In a savings and loan business, of course we have taken into account various aspects of the business. Both in terms of capital and our business trips. Well, for those who are just starting out, sometimes confusing is how the calculation of capital and interest will be obtained from the determination of existing interest rates.
For example, for example in a village is a village-owned enterprise. This BUMDes moves in the form of integrated savings and loans to the community. In the sense of savings and loans intended as capital for SMEs in the village. This is the admin's own experience, eh, the Bumdes manager is still confused in calculating interest. So how ? Of course you have to look for materials for the calculation of interest.
We don't need to blame anyone, it's just that from various cases the point is that the calculation of interest on business is really needed. And this of course makes us provide information on interest calculation in a business. Good for business entities or SMEs who need an interest calculation. Here is a review.
Formula for Calculating Different Types of Loan Interest
1. Flat Interest Calculation
Flat interest rate is the easiest loan interest calculation. By using a flat interest calculation, you will pay the same principal and interest every month.
This calculation is usually used to calculate the interest on unsecured loans or unsecured loans. Flat interest rates are referred to as fixed rates where the credit ceiling and the amount of interest will be calculated in balance according to the term of the loan.

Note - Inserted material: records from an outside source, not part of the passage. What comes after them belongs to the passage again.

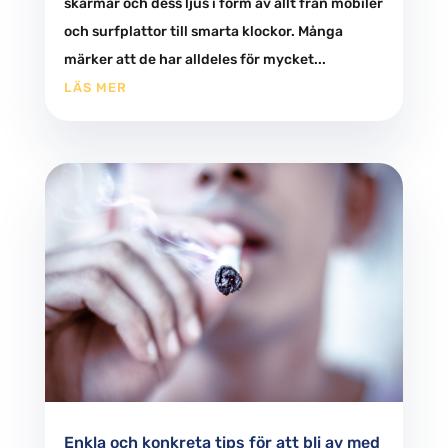
skärmar och dess ljus i form av allt från mobiler
och surfplattor till smarta klockor. Många
märker att de har alldeles för mycket...
LÄS MER
Enkla och konkreta tips för att bli av med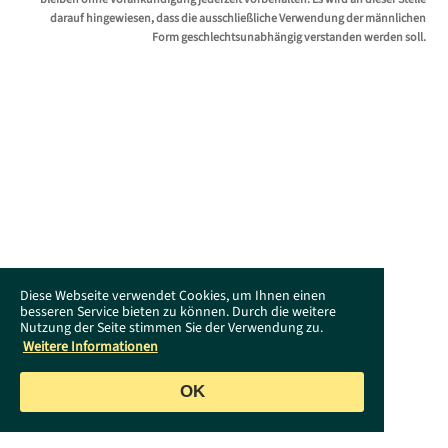
darauf hingewiesen, dass die ausschließliche Verwendung der männlichen
Form geschlechtsunabhängig verstanden werden soll.
Diese Webseite verwendet Cookies, um Ihnen einen
besseren Service bieten zu können. Durch die weitere
Nutzung der Seite stimmen Sie der Verwendung zu.
Weitere Informationen
OK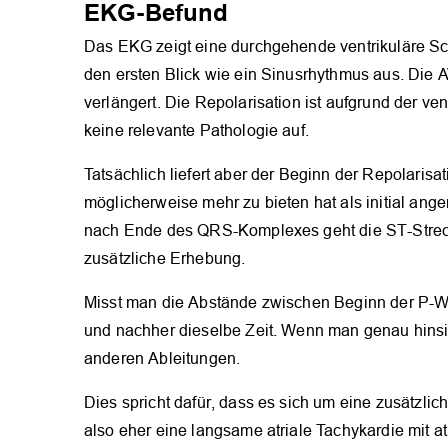
EKG-Befund
Das EKG zeigt eine durchgehende ventrikuläre Sch
den ersten Blick wie ein Sinusrhythmus aus. Die A
verlängert. Die Repolarisation ist aufgrund der ven
keine relevante Pathologie auf.
Tatsächlich liefert aber der Beginn der Repolaris
möglicherweise mehr zu bieten hat als initial ange
nach Ende des QRS-Komplexes geht die ST-Strecke 
zusätzliche Erhebung.
Misst man die Abstände zwischen Beginn der P-We
und nachher dieselbe Zeit. Wenn man genau hinsie
anderen Ableitungen.
Dies spricht dafür, dass es sich um eine zusätzli
also eher eine langsame atriale Tachykardie mit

The value of interest will remain the same every month because it is calculated based on the percentage of interest multiplied by the principal plus the interest every month.
The calculation formula:
Monthly Interest = (P x l x t) / jb
Skills:
P = loan principal
l = interest rate
t = amount of credit period
jb = number of months in the credit period
2. Effective Interest Calculation
Calculation of the effective interest rate, also known as sliding rate, is the calculation of loan interest at the end of each installment period. Loan interest is calculated from the final balance each month.
Interest is calculated based on the principal amount that has not been paid by the borrower. That way the amount of interest per month will vary according to the principal amount that has not been paid.
The interest value paid by the borrower will decrease every month so that the repayments will decrease from time to time.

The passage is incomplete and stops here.